Health Insurance Reform Update
David VanDelinder, Executive Director, IIAT (www.iiat.org)
Perhaps the most vulnerable part of the Patient Protection and Affordable Care Act is the mandate requiring individuals to be insured by 2014 or face a tax penalty. Several states have filed court challenges to the law on the basis of this requirement, including Texas. In Virginia, a federal judge refused to dismiss a suit on the constitutionality of the law. A ballot initiative stating that Missouri residents cannot be required to obtain health insurance coverage passed in that state with an overwhelming 71 percent of the vote. Voters in Arizona, Colorado and Oklahoma are expected to consider similar initiatives on ballots in November. The mandate is central to the law’s implementation and few expect Congress to change its mind, but 2014 is a long way off.

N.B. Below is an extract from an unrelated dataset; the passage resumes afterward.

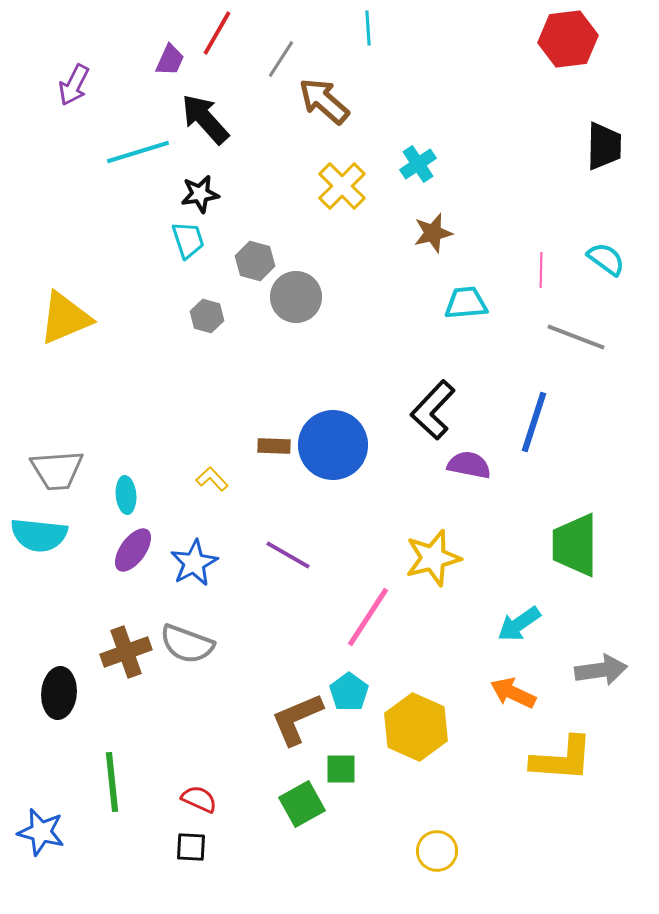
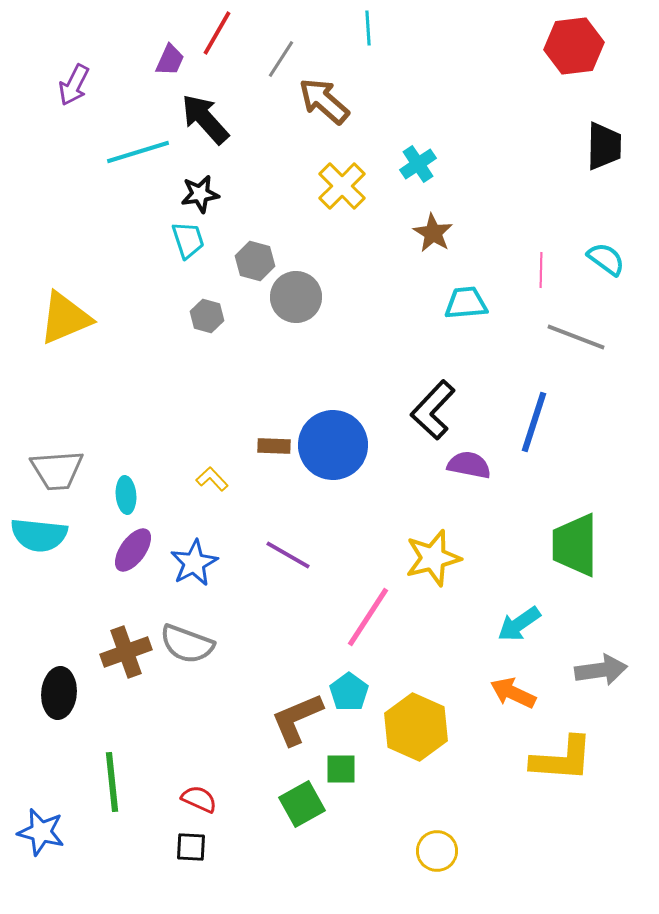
red hexagon at (568, 39): moved 6 px right, 7 px down
brown star at (433, 233): rotated 27 degrees counterclockwise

In Congress efforts are mounting to remove the new 1099 reporting provisions in the health care law. The law would require that in 2012 all businesses file a 1099 form for any vendor, including corporations, to whom they pay more than $600 for services or property in a given year, starting with the 2011 tax year. That means office supply stores, cleaning services, hotels all would generate new paperwork for businesses. This requirement would impact 40 million businesses and add hundreds of thousands of new tax filings. Even the IRS admits the change would impose a serious administrative burden on it and small business. Several legislative initiatives to rescind this provision are receiving bipartisan support. Sen. Harry Reid, the Senate Majority Leader, has agreed to allow a vote to repeal the provision. Want to express your objections to the proposed changes? Send a letter to your congressman. A sample is available at iiat.org > Governmental Affairs > Health Care Reform.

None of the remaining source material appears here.